┌─ Provided data
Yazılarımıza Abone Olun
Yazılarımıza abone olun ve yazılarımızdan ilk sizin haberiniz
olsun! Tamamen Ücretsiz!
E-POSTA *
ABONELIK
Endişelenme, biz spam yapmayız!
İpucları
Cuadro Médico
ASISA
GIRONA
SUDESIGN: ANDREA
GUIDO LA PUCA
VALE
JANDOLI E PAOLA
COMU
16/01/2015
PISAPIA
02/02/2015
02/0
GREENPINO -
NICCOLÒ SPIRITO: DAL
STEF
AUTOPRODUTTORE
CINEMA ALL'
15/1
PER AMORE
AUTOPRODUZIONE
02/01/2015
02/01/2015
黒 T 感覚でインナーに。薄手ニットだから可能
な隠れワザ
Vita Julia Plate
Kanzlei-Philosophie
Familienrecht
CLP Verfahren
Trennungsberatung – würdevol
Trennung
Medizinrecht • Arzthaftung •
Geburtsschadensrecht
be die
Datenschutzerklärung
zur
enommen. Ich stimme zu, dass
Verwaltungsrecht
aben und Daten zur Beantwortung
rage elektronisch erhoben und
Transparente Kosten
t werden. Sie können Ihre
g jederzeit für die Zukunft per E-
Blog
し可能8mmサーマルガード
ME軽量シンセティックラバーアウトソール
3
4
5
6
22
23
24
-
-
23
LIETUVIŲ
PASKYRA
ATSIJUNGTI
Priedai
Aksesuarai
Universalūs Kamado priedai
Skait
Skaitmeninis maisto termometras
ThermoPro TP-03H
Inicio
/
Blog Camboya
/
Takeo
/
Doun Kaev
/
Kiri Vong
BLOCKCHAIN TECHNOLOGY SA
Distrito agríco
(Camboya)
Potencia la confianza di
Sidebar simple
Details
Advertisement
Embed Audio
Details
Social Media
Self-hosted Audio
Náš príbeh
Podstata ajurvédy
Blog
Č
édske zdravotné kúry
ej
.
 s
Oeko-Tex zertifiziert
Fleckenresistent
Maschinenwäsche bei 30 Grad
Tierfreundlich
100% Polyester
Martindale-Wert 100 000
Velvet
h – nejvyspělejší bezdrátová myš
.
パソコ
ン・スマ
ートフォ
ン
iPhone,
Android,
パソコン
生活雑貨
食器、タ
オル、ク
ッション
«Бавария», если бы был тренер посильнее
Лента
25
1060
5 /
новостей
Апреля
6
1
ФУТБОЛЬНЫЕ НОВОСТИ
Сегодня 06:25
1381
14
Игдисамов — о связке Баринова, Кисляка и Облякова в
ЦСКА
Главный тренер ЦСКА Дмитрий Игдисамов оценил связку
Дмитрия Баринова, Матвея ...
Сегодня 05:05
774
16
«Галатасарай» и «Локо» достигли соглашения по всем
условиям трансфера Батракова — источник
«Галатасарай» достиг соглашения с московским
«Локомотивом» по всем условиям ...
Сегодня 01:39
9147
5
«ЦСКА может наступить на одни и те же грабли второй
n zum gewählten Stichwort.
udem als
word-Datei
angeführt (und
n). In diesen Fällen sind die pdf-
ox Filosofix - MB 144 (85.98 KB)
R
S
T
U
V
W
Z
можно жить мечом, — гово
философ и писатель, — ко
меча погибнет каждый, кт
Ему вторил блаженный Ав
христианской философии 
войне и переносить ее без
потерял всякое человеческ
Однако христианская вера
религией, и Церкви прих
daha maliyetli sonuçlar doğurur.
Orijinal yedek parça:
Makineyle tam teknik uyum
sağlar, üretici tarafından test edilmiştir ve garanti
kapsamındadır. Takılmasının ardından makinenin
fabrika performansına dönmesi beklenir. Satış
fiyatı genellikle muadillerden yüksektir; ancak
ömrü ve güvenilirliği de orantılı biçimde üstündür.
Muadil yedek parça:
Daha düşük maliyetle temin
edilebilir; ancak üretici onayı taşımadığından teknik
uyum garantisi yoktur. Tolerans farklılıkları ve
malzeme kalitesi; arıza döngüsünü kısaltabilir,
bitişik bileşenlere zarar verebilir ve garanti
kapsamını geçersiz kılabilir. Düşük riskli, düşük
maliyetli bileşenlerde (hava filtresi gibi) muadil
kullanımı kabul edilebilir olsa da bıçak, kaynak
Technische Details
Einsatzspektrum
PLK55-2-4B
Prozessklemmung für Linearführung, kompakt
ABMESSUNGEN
└─
Output the line containing "ömrü ve güvenilirliği" and each line after it through the close of the entries, unchanged and with no other lines.

» Task answer:
ömrü ve güvenilirliği de orantılı biçimde üstündür.
Muadil yedek parça:
Daha düşük maliyetle temin
edilebilir; ancak üretici onayı taşımadığından teknik
uyum garantisi yoktur. Tolerans farklılıkları ve
malzeme kalitesi; arıza döngüsünü kısaltabilir,
bitişik bileşenlere zarar verebilir ve garanti
kapsamını geçersiz kılabilir. Düşük riskli, düşük
maliyetli bileşenlerde (hava filtresi gibi) muadil
kullanımı kabul edilebilir olsa da bıçak, kaynak
Technische Details
Einsatzspektrum
PLK55-2-4B
Prozessklemmung für Linearführung, kompakt
ABMESSUNGEN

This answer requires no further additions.